I have two tables, one containing activities, the other containing their timeslots. Those timeslots have a "last updated" timestamp and are linked to their respective activities via foreign key. Different activities have different suppliers. There are roughly 500k activities and 5 million timelots. I'm attempting to execute the following query:
DELETE FROM "timelots" USING "activities" WHERE
"activities".inventory_supplier = 'Supplier' AND
"timelots".last_updated < '2022-05-01T00:00:00'::timestamp
And as you can guess from the title, my issue is it's just not finishing in a reasonable time. I waited for 6 hours before giving up.
I've made sure that the relevant fields are indexed (last_updated, inventory_supplier, foreign key) and that I don't have a hardware bottleneck. I've tried deleting a single record from timeslots and making a similar select query instead of delete, and both of those queries executed almost instantaneously.

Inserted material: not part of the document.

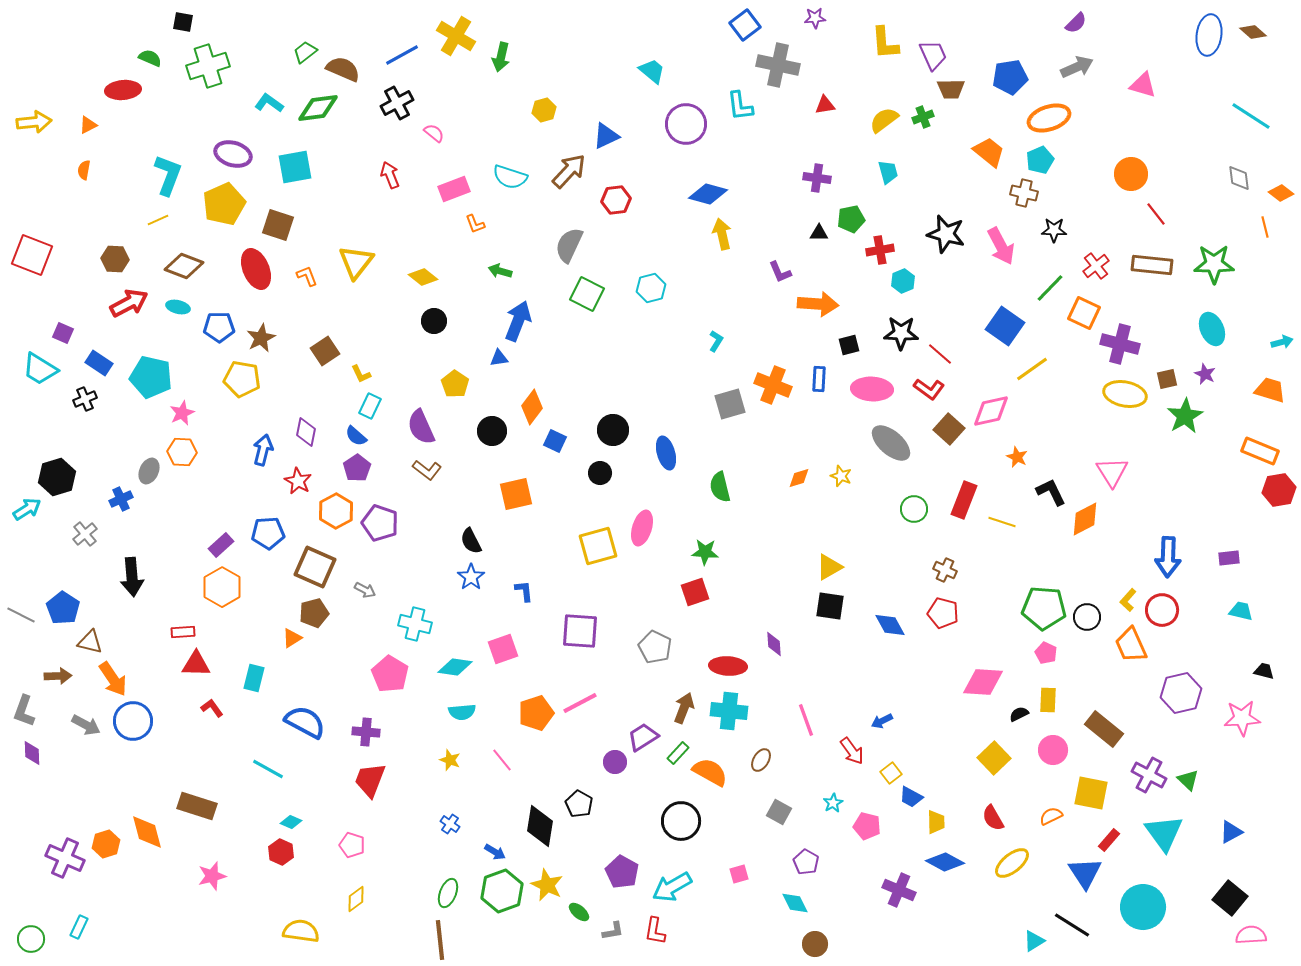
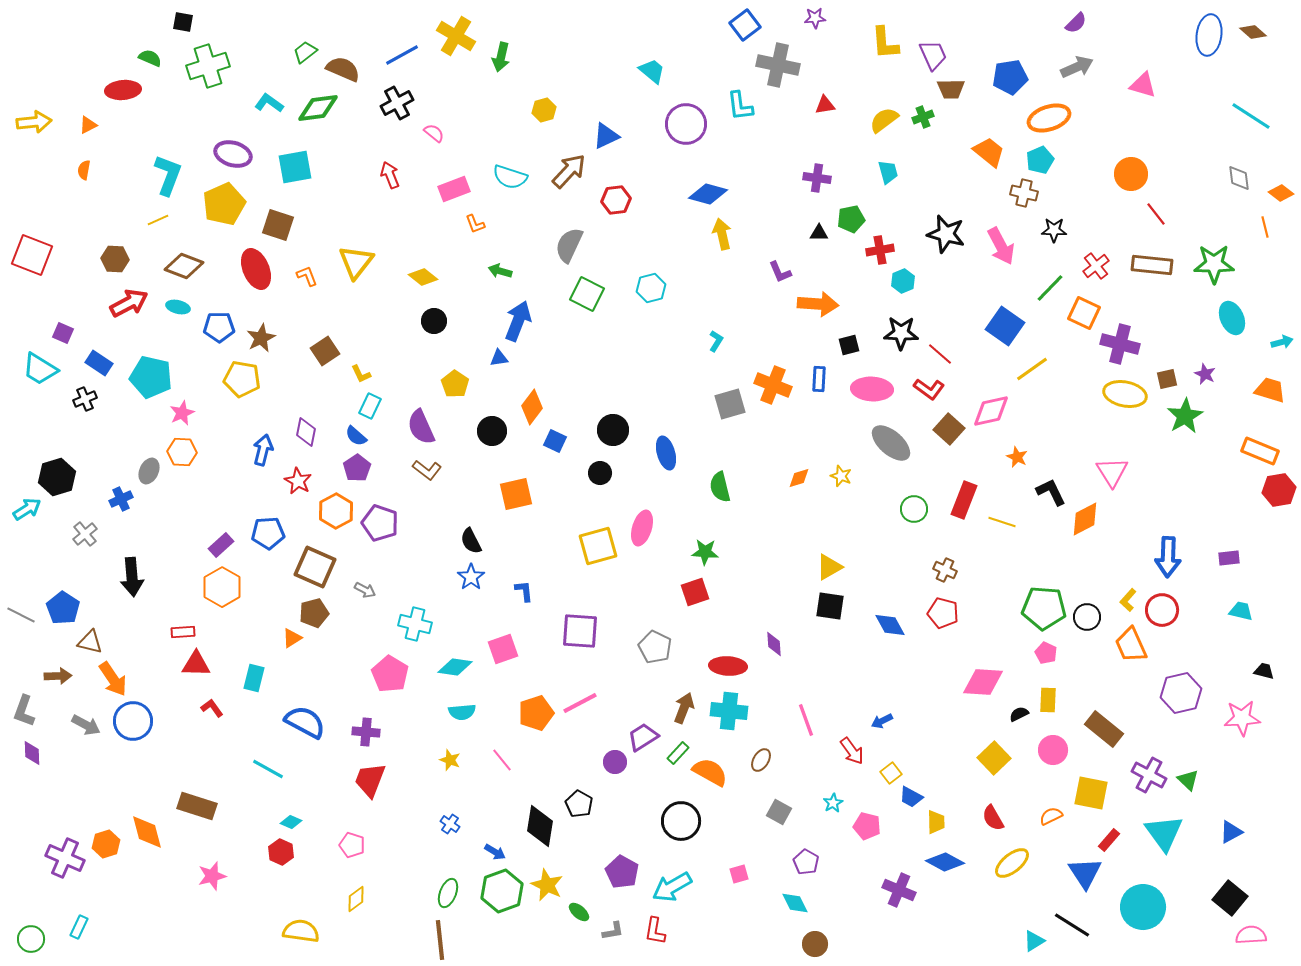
cyan ellipse at (1212, 329): moved 20 px right, 11 px up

select * FROM "timeslots" join "activities"
on "timelots".activity_id = "activities".uuid where inventory_supplier = 'Supplier'
AND "timelots".last_updated < '2022-05-01T00:00:00'::timestamp
Running explain I got back this result:
Delete on "timeslots" (cost=0.42..601781578.87 rows=48130075630 width=12)
-> Nested Loop (cost=0.42..601781578.87 rows=48130075630 width=12)
-> Seq Scan on "timeslots" (cost=0.00..111661.24 rows=2683135 width=6)
Filter: (last_updated < '2022-05-01 00:00:00'::timestamp without time zone)
-> Materialize (cost=0.42..44017.10 rows=17938 width=6)
-> Index Scan using activities_invento_4bc27d_idx on "activities" (cost=0.42..43927.41 rows=17938 width=6)
Index Cond: ((inventory_supplier)::text = 'Supplier'::text)
I've looked everywhere for an answer. There are no delete triggers, missing indexes on foreign keys or cascading deletes. Everything seems in order, I'm not sure what I'm missing. Database is running on an AWS RDS instance with 32 gigs of RAM, Postgres version is 11.13
You forgot the join condition in your DELETE
statement. You need to add it as an additional WHERE
condition:
... AND timeslots.activity_id = activities.uuid